Wednesday 22 April 2020

Auto Miles Per Gallon (MPG) Project

Auto Miles Per Gallon (MPG) Project – Phase 1
Crescent Oil has developed three new blends of gasoline – Blend X, Blend Y and Blend Z, and must decide which blend or blends to produce and distribute.  A study of the miles per gallon ratings of the three blends is being conducted to determine if the mean ratings are the same for the three blends.
Five automobiles- 1, 2 3, 4 and 5, have been tested using each of the three gasoline blends and the miles per gallon ratings are shown on the accompanying Excel spreadsheet.
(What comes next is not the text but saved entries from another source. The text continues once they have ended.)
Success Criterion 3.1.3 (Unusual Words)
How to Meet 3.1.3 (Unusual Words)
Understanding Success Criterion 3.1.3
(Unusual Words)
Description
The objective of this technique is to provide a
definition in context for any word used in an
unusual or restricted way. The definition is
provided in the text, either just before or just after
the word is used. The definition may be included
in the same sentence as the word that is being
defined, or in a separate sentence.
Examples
Based on the sample data we would like to determine whether the different blends of gasoline, produce significant differences in the average mpg. We would like to use the methods we have learnt so far in 361A to see if our result is statically significant. (Statistical significance refers to a result that is not likely to occur randomly but rather is likely to be attributable to a specific cause – in this case the different gasoline blends and different cars.)
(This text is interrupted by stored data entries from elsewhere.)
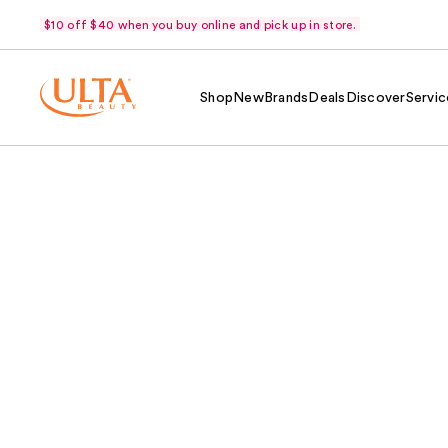
$10 off $40 when you buy online and pick up in store.
Shop
New
Brands
Deals
Discover
Servic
Carry out the following tests and make preliminary findings:
1. For the sample data, calculate the means and standard deviations for the mpg for each of the three blends of gasoline – Blend X, Blend Y and Blend Z. 
2. Draw three boxplots using Excel for mpg, one for each blend of gasoline.
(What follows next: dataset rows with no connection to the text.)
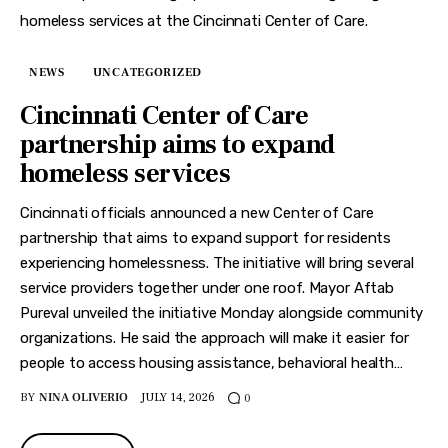
NEWS
UNCATEGORIZED
Cincinnati Center of Care
partnership aims to expand
homeless services
Cincinnati officials announced a new Center of Care
partnership that aims to expand support for residents
experiencing homelessness. The initiative will bring several
service providers together under one roof. Mayor Aftab
Pureval unveiled the initiative Monday alongside community
organizations. He said the approach will make it easier for
people to access housing assistance, behavioral health…
BY
NINA OLIVERIO
JULY 14, 2026
0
3. Run three two sample t-tests between the different blends of gasoline i.e. compare the means of Blend X and Blend Y, then Blend X and Blend Z and finally Blend Y and Blend Z. Are they the same or are they different?
4. Armed with this information above determine whether or not your results show that the three different gasoline blends produce the same average mpg or not. Your answers should specifically site the information you re using to make your determination.
5. Re-run parts 1 - 4 above but this time your focus is on the mpg of each car for the 5 cars (car 1 through car 5) not for the three gasoline blends.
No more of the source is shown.